Ольга уже много месяцев сидела одна и была бесконечно рада установившейся связи с нами. Стучали мы во время раздачи обеда или ужина, когда тишина нарушалась звяканьем черпаков и жестяных мисок. Главной темой наших бесед было обсуждение газетного материала. Мы имели право из собственных 50 рублей, присылаемых родными, выписывать местную газету «Северный рабочий».

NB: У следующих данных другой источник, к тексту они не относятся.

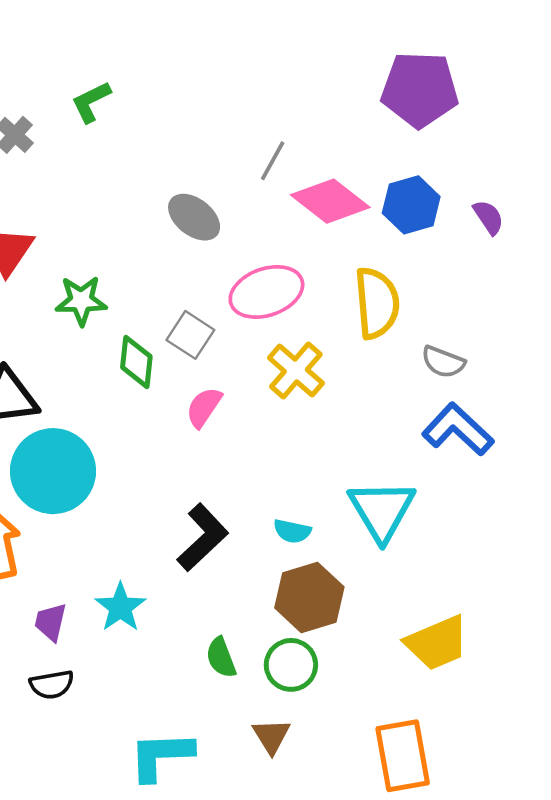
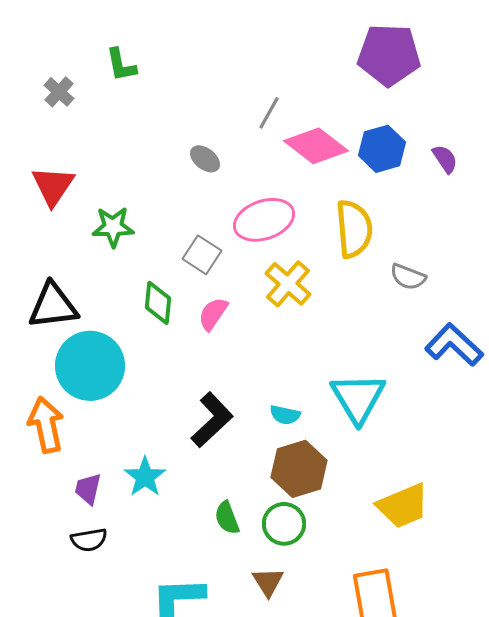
green L-shape: (91, 102) -> (121, 65), turned -75
gray ellipse: (194, 217) -> (205, 159), size x0.7
green diamond: (136, 362) -> (158, 303), moved
blue L-shape: (458, 429) -> (454, 345), moved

Что это была за газета! Если бы ее взял в руки сегодняшний читатель, ему показалось бы, что он бредит. Процесс изъятия «врагов народа» обобщался, систематизировался чуть ли не в схемах и таблицах. Можно было, например, встретить корреспонденцию о нерадивом секретаре райкома, утверждающем, будто в его районе уже «некого брать». Автор корреспонденции негодовал по поводу такого примиренчества к «враждебным элементам» и ставил под сомнение собственную благонадежность секретаря. По нескольку раз в месяц давались развернутые полосы о судебных процессах районных руководителей. Столбцы немудрящей провинциальной газетки пестрели словами «высшая мера», «приговор приведен в исполнение». Они набирались жирным шрифтом.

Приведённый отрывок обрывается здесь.